My thoughts this evening are with the Sudanese Australian community, with the horrifying reports of the massacre of more than 2,000 civilians by the Rapid Support Forces group in the famine stricken town of El Fasher in Sudan. The Humanitarian Research Lab at Yale have been monitoring the awful situation in Sudan at the moment, and I want to quote to you from Nathaniel Raymond. What they do at the research centre is use satellite imaging to try and work out what is actually happening on the ground. This is his quote:

We are only at the beginning of a wave of violence … I have never seen a level of violence against an area like we are seeing now. This is only comparable with a Rwandan style killing in the first 24 hours.

The situation in Sudan is a human catastrophe. There are 14 million people displaced, 30 million are dependent on foreign aid and over 150,000 have been killed. It is a human catastrophe.

I know the impact this is having on the Sudanese Australian community here in Australia, including in my home state of Queensland. I know that members of the community feel as if the world has forgotten this conflict, as if they have been forgotten, and I know the burden that places upon them. I know because I’ve heard from members of the community what it is like to wake up in the morning and check your phone to see if your loved ones are still alive. I know what it feels to obtain news that your loved ones are now deceased—that they’ve been lost forever and there is nothing you can do about it because you’re located thousands of miles away from them.

Just recently, on a visit to Melbourne, I met one family who told me of the pressure that they’re under after a mother and a mother-in-law had come to visit their newly born grandson here in Australia before the war broke out in April 2023. Their homes have been destroyed. They have nothing to go back to. They’ve put in visa applications seeking sanctuary here in Australia, and they’re enduring the pressure of not knowing whether or not they will be able to safely reside here in Australia with their family—a family who, in so many ways, is contributing to Australia.

President, I call upon the Australian government to do everything that it possibly can to support our Sudanese Australian community at this very, very difficult time. I call upon the Australian government to consider humanitarian pathways for those who are currently in Australia with loved ones, with family members, so they do not have to return to the human catastrophe unfolding in Sudan.
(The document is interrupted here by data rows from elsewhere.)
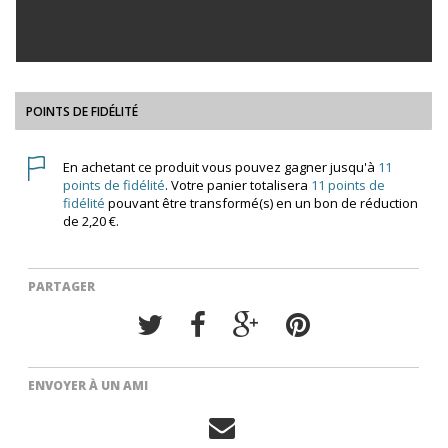
POINTS DE FIDÉLITÉ
En achetant ce produit vous pouvez gagner jusqu'à
11
points de fidélité
. Votre panier totalisera
11
points de
fidélité
pouvant être transformé(s) en un bon de réduction
de
2,20 €
.
PARTAGER
ENVOYER À UN AMI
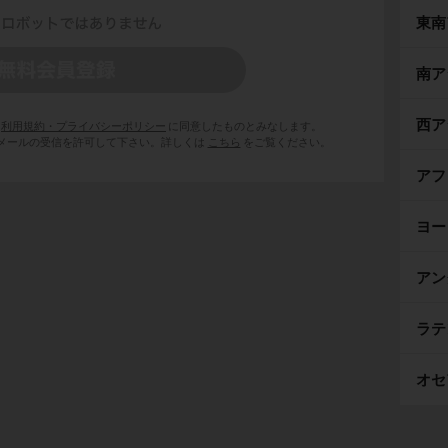
東南
南ア
西ア
利用規約・プライバシーポリシー
に同意したものとみなします。
 からのメールの受信を許可して下さい。詳しくは
こちら
をご覧ください。
アフ
ヨー
アン
ラテ
オセ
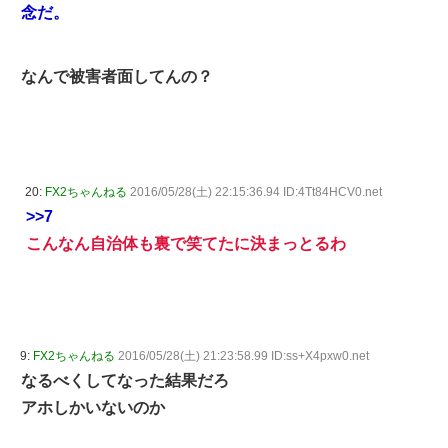
念だ。
なんで被害者面してんの？
20:
FX2ちゃんねる
2016/05/28(土) 22:15:36.94 ID:4Tt84HCV0.net
>>7
こんなん自治体も裏で笑てたに決まっとるわ
9:
FX2ちゃんねる
2016/05/28(土) 21:23:58.99 ID:ss+X4pxw0.net
なるべくしてなった結果だろ
アホしかいないのか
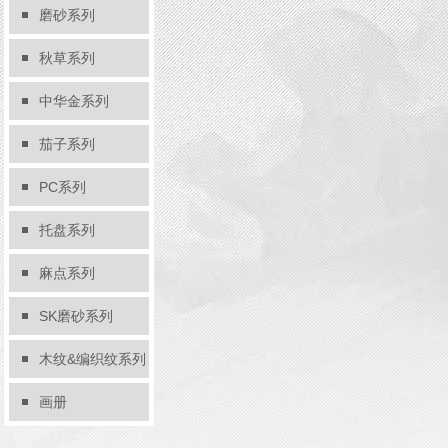
磨砂系列
秋草系列
中华金系列
茄子系列
PC系列
托盘系列
麻点系列
SK磨砂系列
木纹&编织纹系列
画册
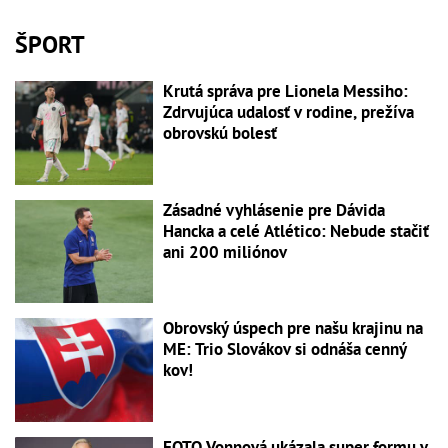
ŠPORT
Krutá správa pre Lionela Messiho:
Zdrvujúca udalosť v rodine, prežíva
obrovskú bolesť
Zásadné vyhlásenie pre Dávida
Hancka a celé Atlético: Nebude stačiť
ani 200 miliónov
Obrovský úspech pre našu krajinu na
ME: Trio Slovákov si odnáša cenný
kov!
FOTO Vonnová ukázala super formu v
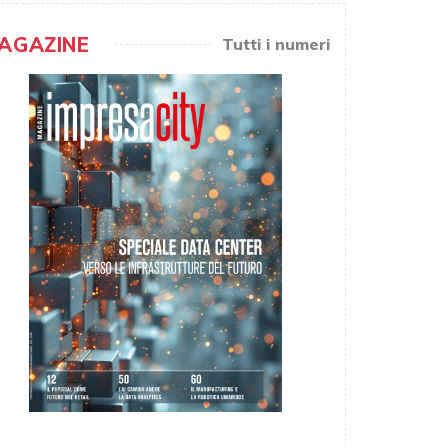
AGAZINE
Tutti i numeri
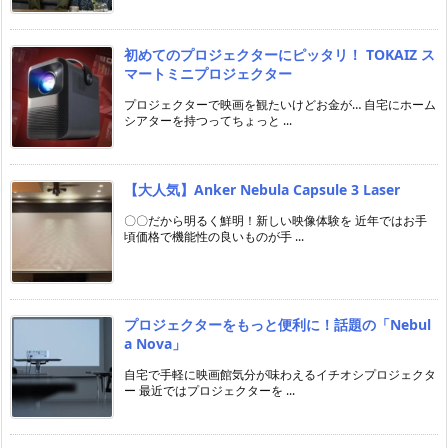
初めてのプロジェクターにピッタリ！ TOKAIZ ス
マートミニプロジェクター
プロジェクターで映画を観たいけどお金が… 自宅にホーム
シアターを持つってちょっと ...
【大人気】Anker Nebula Capsule 3 Laser
〇〇だから明るく鮮明！新しい映像体験を 近年ではお手
頃価格で機能性の良いものが手 ...
プロジェクターをもっと便利に！話題の「Nebul
a Nova」
自宅で手軽に映画館気分が味わえるイチオシプロジェクタ
ー 最近ではプロジェクターを ...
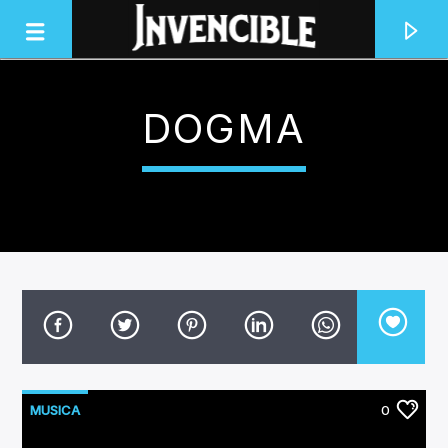
DOGMA
INVENCIBLE RADIO
JUNTOS SOMOS INVENCIBLES
MUSICA
0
I call upon the Australian government to do everything it possibly can through international forums to hold accountable those people who are committing these human rights atrocities in Sudan and to hold accountable those foreign actors who are providing arms to the people who are perpetrating these monstrous crimes in Sudan. I call upon the Australian government to provide whatever aid it can provide to assist the tens of millions of people in Sudan who have been displaced and who are suffering from starvation at this difficult time.

Earlier in the year, I attended an awards event which was organised by the Sudanese Community Association of Queensland, and it was a joy to attend that event, to see members of the Australian community who are contributing in so many different ways to our beautiful country. That was a time, a moment, when they could celebrate those successes and, just for a moment, forget what is happening in Sudan—if it’s possible to forget that. They are wonderful people, a wonderful community, adding and contributing to our beautiful country, and I just want to make sure the community knows they have not been forgotten. We need to know and follow what’s happening in Sudan.